Underbody with details installed.

Underbody view of slack adjuster
in front of brake cylinder.

The car was ready for the paint shop.  Off to the paint shop it went for paint and lettering.  In the paint shop, the underbody was sprayed Vallejo Black Grey 70.862.   Trucks and wheel sets were hand painted the same color.

Underbody spray painted.

The car body was sprayed with a Vallejo Model Color mix of Color Mahogany Brown 70.846, 20 drops or 57% of paint and Calvary Brown 70.982, 15 drops of paint or 43% of paint and thinned by adding  a custom mixed thinner, 30 drops or 46% of thinned paint mix.  The thinner I use is a mix of 50% distilled water with Vallejo airbrush thinner 71.161 and flow improver 71.562 added.  After drying, car body was sprayed with Vallejo Gloss Medium 70.470 for decal base. 

Car body ready for decals.

After drying overnight, Soo Line decals were applied.  Before decals could be applied a car number needed to be chosen.  After review of the numbers in the decal set I chose number 135316 for a Wisconsin Central  car number.  All decals came from the decals in the kit with the exception of the “L” and “R” and Pullman Car & Manufacturing that came from a used Soo Line set I had.  I used photo of Soo Line Wisconsin Central box car  135316 shown in Steam Era Freight Cars Reference Manual as a guide to apply decals.

Decals were soaked off in distilled water and applied to the car body where MicroScale Micro Set had been applied with a brush.   After the decal was applied in the Micro Set and positioned the edges had MicroScale Micro Sol applied.  Any excess solution was sucked away with the torn edge of a paper towel.  Again when dry, car body sprayed with Vallejo Gloss Varnish 70.510 to better hide edges of decals and protect decals during handling.  Again when dry, the car body was sprayed with Model Master Acryl, #4636, flat to protect decals and provide a flat finish for weathering when applied.
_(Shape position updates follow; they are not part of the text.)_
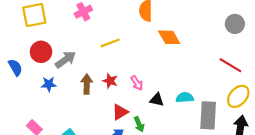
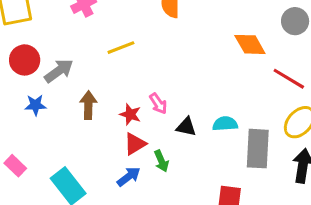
orange diamond: (169, 37) -> (250, 44), moved
red star: (110, 81) -> (130, 114), moved

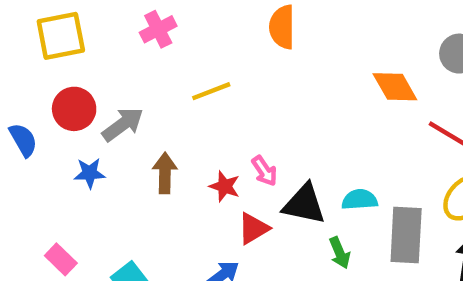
black triangle: (186, 127) -> (304, 204), size x1.5
red triangle: (135, 144) -> (253, 228), moved
green arrow: (161, 161) -> (340, 253), moved

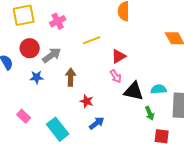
pink cross: (158, 29) -> (58, 21), moved
red star: (225, 186) -> (87, 101), moved
red triangle: (253, 228) -> (119, 56), moved

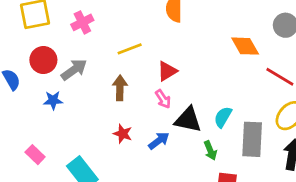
brown arrow: (71, 77) -> (120, 88), moved
cyan semicircle: (159, 89) -> (223, 117), turned -56
blue arrow: (97, 123) -> (159, 141), moved

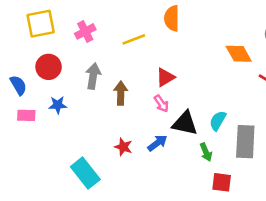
yellow line: (130, 49) -> (134, 39), moved
gray arrow: (74, 70) -> (93, 76), moved, turned -45
red star: (123, 134) -> (123, 147), moved
pink rectangle: (35, 155) -> (26, 115), moved, turned -42

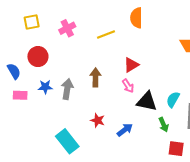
yellow square: (41, 24) -> (32, 22), size x0.7
gray arrow: (93, 76) -> (67, 89), moved
blue arrow: (157, 143) -> (125, 130), moved

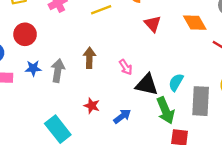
red triangle: (131, 65) -> (153, 24), moved, turned -42
green arrow: (164, 125) -> (165, 110), size x1.6

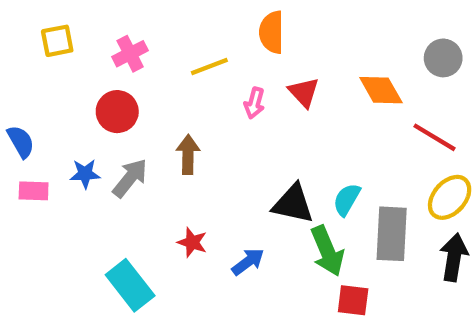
red circle: (25, 34) -> (117, 112), moved
pink arrow: (126, 67) -> (254, 103), moved, turned 49
gray arrow: (58, 71) -> (130, 178), turned 30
Right side with decals applied
 and flat coat protected.

Left side with decals applied
 and flat coat protected.

Decals applied and flat coat protected.

Decals applied and flat coat protected.

After Model Master Acryl Flat was applied and dried a light weathering before putting Wisconsin Central 135316 in service.  Pan Pastels Paynes Grey Extra Dark 840.1  was used on the roof and lightly over safety appliances on car body.  Prisma Color Premier Black, PC 935, pencil was used to apply the black aging look on the car body using color photo above as a guide.

Light weathering applied.


Light weathering applied.

Light weathering applied.

Wisconsin Central  “sawtooth” box car 135316 was ready for service on the Minneapolis & Northland Railroad Company, The Lakeland Route, “Serving today, Shaping tomorrow.”  A car card was made for Wisconsin Central 135316,  the final step to put the cars in service on the Minneapolis & Northland Railroad Company Railroad.
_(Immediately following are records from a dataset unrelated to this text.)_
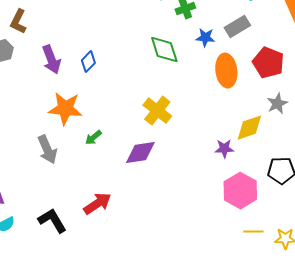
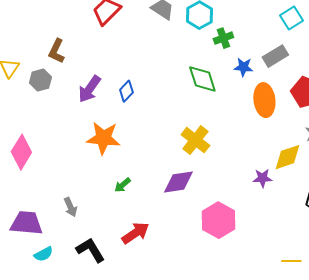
purple arrow: (51, 60) -> (89, 89), turned 56
green arrow: (93, 138) -> (122, 185), moved
gray arrow: (47, 150) -> (70, 207), moved, size x0.7
pink hexagon: (240, 191) -> (218, 220), moved

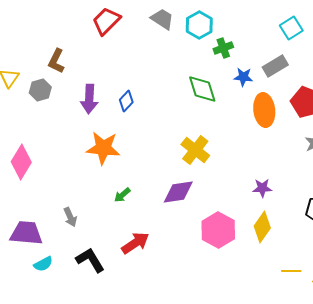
purple arrow: (89, 89) -> (89, 99), turned -32
yellow diamond: (287, 157) -> (262, 227), moved, turned -36

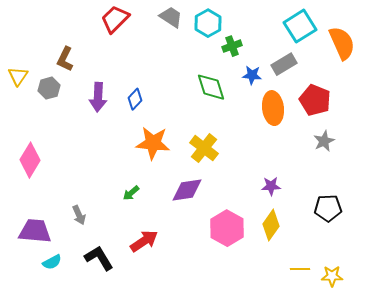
cyan square: (291, 28) -> (300, 26), size x1.4
orange star: (103, 148) -> (153, 143), moved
Wisconsin Central 135316 on Dawkins Siding.

Wisconsin Central 135316 on Dawkins Siding.

Wisconsin Central 135316 on Dawkins Siding.

A  big “Thank You” to Ken Soroos for the photo to help with build of this car and for permission to use photo from his collection in this blog post.   A big”Thank You” to Peter Aue for letting me test the new photo etched double sill step to be available for purchase from Yarmouth Model Works in 2022.   A big  “Thank You” to  Pierre Oliver for allowing me to preview the new double photo etched sill step on my blog.  And, a big “Thank You” to Richard Remiarz and Jim Dick for providing me a set of kit instructions that were not in the kit when I opened it.  Without the kit instructions I would not have known how to assemble and install the unique leveraged brake actuating mechanism. 

Thank You for taking time to read my blog.  You can share a comment in the section below if you choose to do so.  Please sign your comment with your name if you choose to leave one.  Please share the blog link with other model railroaders.

Lester Breuer


  1. Again, Lester, gorgeous end result - your efforts paid off. Thank you for sharing.

  2. Beautiful model Lester; thanks for your clear write-up; I really like the weathering on this car.

  3. Just Wow! Such intricate detail! Fabulous work.